The seventh section of the document addresses any other documents that may be required for the completion of the acquisition. It states that the seller needs to deliver various documents, such as executed share transfers, share certificates, and indemnities, to the buyer. These documents are necessary to ensure the proper transfer of ownership and to protect the interests of both parties.
The eighth section of the document highlights the importance of completing the sale and purchase agreement. It states that the completion should take place at a designated completion place and time, and lists the specific documents that need to be delivered by the seller to the buyer.
The ninth section of the document provides additional notes and requirements for the completion of the acquisition. It states that the buyer needs to pay the agreed consideration amount or deliver the consideration shares to the seller. It also mentions the need for the buyer to deliver a counterpart of the tax indemnity and certified board resolutions authorizing the execution of the agreement.

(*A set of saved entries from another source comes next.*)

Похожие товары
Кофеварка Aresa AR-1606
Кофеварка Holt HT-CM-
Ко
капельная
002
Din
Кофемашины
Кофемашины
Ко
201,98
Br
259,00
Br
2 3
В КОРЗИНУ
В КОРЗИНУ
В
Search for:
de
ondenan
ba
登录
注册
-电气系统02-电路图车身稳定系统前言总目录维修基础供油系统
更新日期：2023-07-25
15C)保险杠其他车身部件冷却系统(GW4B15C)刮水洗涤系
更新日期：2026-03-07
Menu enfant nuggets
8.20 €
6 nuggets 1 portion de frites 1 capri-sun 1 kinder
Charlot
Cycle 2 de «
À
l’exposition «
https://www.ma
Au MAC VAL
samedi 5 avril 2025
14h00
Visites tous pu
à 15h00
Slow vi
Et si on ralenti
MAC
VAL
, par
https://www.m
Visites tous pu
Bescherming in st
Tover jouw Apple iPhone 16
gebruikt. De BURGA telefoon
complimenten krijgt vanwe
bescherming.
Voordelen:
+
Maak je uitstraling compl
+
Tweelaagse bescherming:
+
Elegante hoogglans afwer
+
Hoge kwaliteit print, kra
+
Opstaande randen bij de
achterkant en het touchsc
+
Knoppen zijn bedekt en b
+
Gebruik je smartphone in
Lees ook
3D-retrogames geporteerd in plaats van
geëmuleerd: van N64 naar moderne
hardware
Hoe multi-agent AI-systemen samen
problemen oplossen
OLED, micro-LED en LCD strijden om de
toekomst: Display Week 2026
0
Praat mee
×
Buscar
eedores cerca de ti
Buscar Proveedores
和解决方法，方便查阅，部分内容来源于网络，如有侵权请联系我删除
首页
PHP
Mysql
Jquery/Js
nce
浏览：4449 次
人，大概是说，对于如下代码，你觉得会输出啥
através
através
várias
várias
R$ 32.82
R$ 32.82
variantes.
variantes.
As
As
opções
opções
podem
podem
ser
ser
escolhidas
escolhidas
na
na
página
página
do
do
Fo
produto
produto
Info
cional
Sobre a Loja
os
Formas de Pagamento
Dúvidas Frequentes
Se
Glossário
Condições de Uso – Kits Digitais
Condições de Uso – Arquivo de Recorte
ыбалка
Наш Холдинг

The document concludes by emphasizing the importance of adhering to the outlined steps and requirements to ensure a successful completion of the acquisition process.

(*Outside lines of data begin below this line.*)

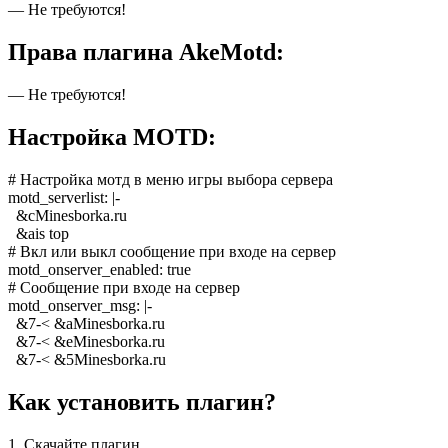
— Не требуются!
Права плагина AkeMotd:
— Не требуются!
Настройка MOTD:
# Настройка мотд в меню игры выбора сервера
motd_serverlist: |-
&cMinesborka.ru
&ais top
# Вкл или выкл сообщение при входе на сервер
motd_onserver_enabled: true
# Сообщение при входе на сервер
motd_onserver_msg: |-
&7-< &aMinesborka.ru
&7-< &eMinesborka.ru
&7-< &5Minesborka.ru
Как установить плагин?
1. Скачайте плагин.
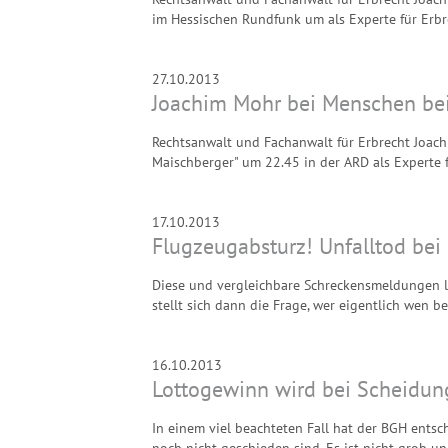
im Hessischen Rundfunk um als Experte für Erbrec
27.10.2013
Joachim Mohr bei Menschen be
Rechtsanwalt und Fachanwalt für Erbrecht Joac
Maischberger" um 22.45 in der ARD als Experte fü
17.10.2013
Flugzeugabsturz! Unfalltod bei
Diese und vergleichbare Schreckensmeldungen le
stellt sich dann die Frage, wer eigentlich wen be
16.10.2013
Lottogewinn wird bei Scheidung 
In einem viel beachteten Fall hat der BGH entsc
noch nicht geschieden sind. Es ist nicht grob u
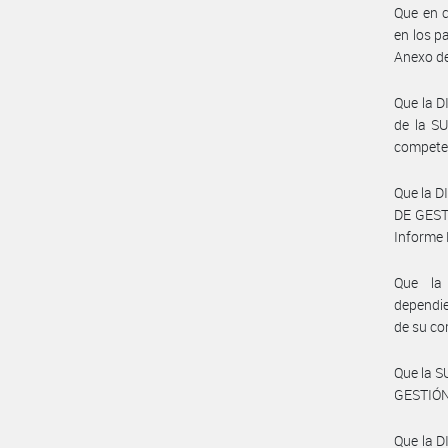
Que en c
en los p
Anexo d
Que la 
de la S
compete
Que la 
DE GEST
Informe
Que la
dependi
de su co
Que la 
GESTIÓN
Que la 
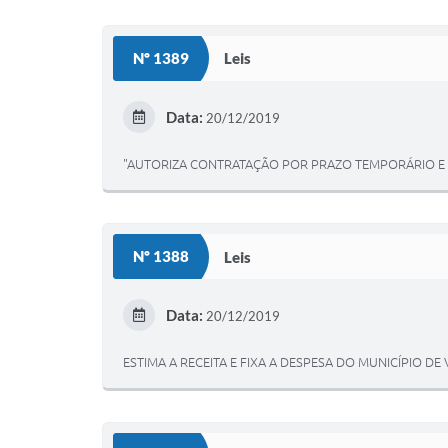
Nº 1389
Leis
Data:
20/12/2019
"AUTORIZA CONTRATAÇÃO POR PRAZO TEMPORÁRIO E E
Nº 1388
Leis
Data:
20/12/2019
ESTIMA A RECEITA E FIXA A DESPESA DO MUNICÍPIO DE 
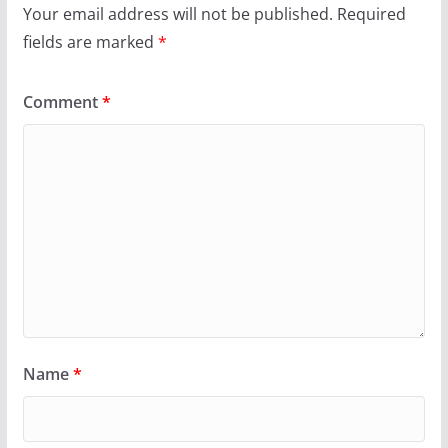
Your email address will not be published.
Required
fields are marked
*
Comment
*
Name
*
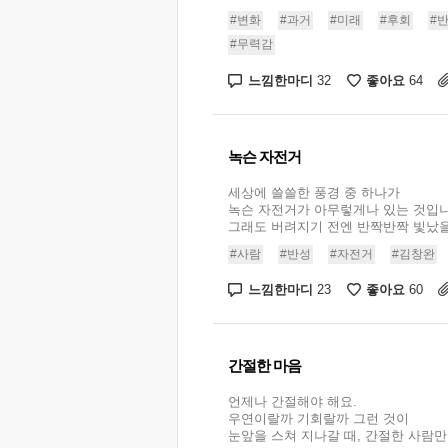
#변화
#과거
#미래
#후회
#
#무력감
느낌한마디
좋아요
32
64
녹슨 자전거
세상에 쓸쓸한 풍경 중 하나가
녹슨 자전거가 아무렇게나 있는 것입니
그래도 버려지기 전엔 반짝반짝 빛났을 테
#사람
#반성
#자전거
#김창완
느낌한마디
좋아요
23
60
간절한 마음
언제나 간절해야 해요.
우연이랄까 기회랄까 그런 것이
눈앞을 스쳐 지나갈 때, 간절한 사람만이 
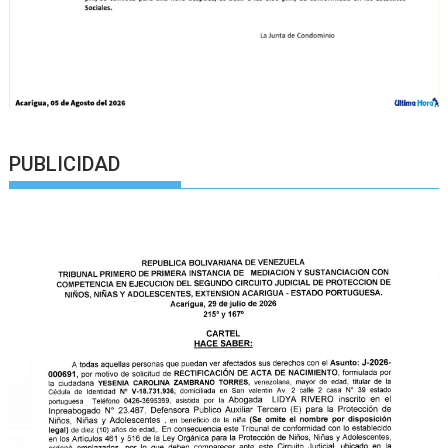
PUBLICIDAD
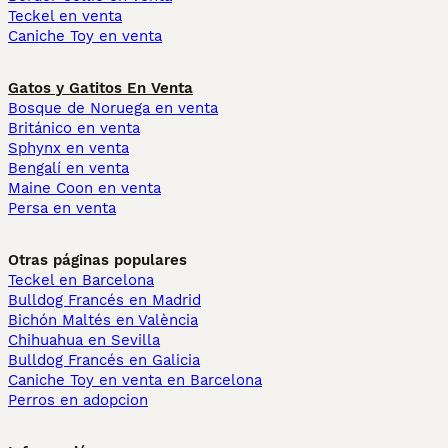
Teckel en venta
Caniche Toy en venta
Gatos y Gatitos En Venta
Bosque de Noruega en venta
Británico en venta
Sphynx en venta
Bengalí en venta
Maine Coon en venta
Persa en venta
Otras páginas populares
Teckel en Barcelona
Bulldog Francés en Madrid
Bichón Maltés en València
Chihuahua en Sevilla
Bulldog Francés en Galicia
Caniche Toy en venta en Barcelona
Perros en adopcion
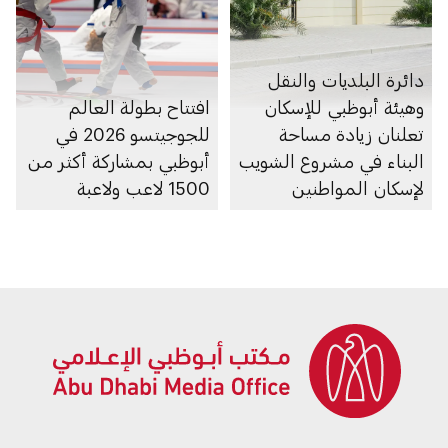
دائرة البلديات والنقل
وهيئة أبوظبي للإسكان
افتتاح بطولة العالم
تعلنان زيادة مساحة
للجوجيتسو 2026 في
البناء في مشروع الشويب
أبوظبي بمشاركة أكثر من
لإسكان المواطنين
1500 لاعب ولاعبة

1. Provide information: Enter the relevant information of the parties involved in the acquisition, including their names and abbreviations. This will help in identifying and distinguishing the parties throughout the document.
2. Prepare necessary documents: Ensure that all required documents, such as the disclosure letter and the sale and purchase agreement, are properly prepared and executed. This will provide a legal framework for the acquisition process.
3. Complete the acquisition: Sign the sale and purchase agreement and execute all necessary documents at the designated completion place and time. This will finalize the transfer of ownership from the seller to the buyer.
4. Provide corporate authorization: Both the seller and the buyer should provide evidence of their corporate authority to ensure the validity of the acquisition.
5. Execute the disclosure letter: The seller should produce and execute a disclosure letter, disclosing all relevant information about the company being acquired. This will ensure transparency and avoid any potential legal issues.
6. Provide engrossments of the agreement: The buyer needs to provide two engrossments of the sale and purchase agreement, which will be executed by both parties. This will legally transfer the ownership of the company.
7. Deliver required documents: The seller should deliver all necessary documents, such as executed share transfers, share certificates, and indemnities, to the buyer. This will ensure the proper transfer of ownership and protect the interests of both parties.
8. Complete the sale and purchase agreement: Ensure that all required documents are delivered by the seller to the buyer at the designated completion place and time.
9. Fulfill payment obligations: The buyer should pay the agreed consideration amount or deliver the consideration shares to the seller, as per the terms of the acquisition agreement.
10. Provide additional documents: The buyer should deliver a counterpart of the tax indemnity and certified board resolutions authorizing the execution of the agreement.
11. Follow all outlined steps and requirements: Adhere to the detailed steps and requirements outlined in the document to ensure a successful completion of the acquisition process.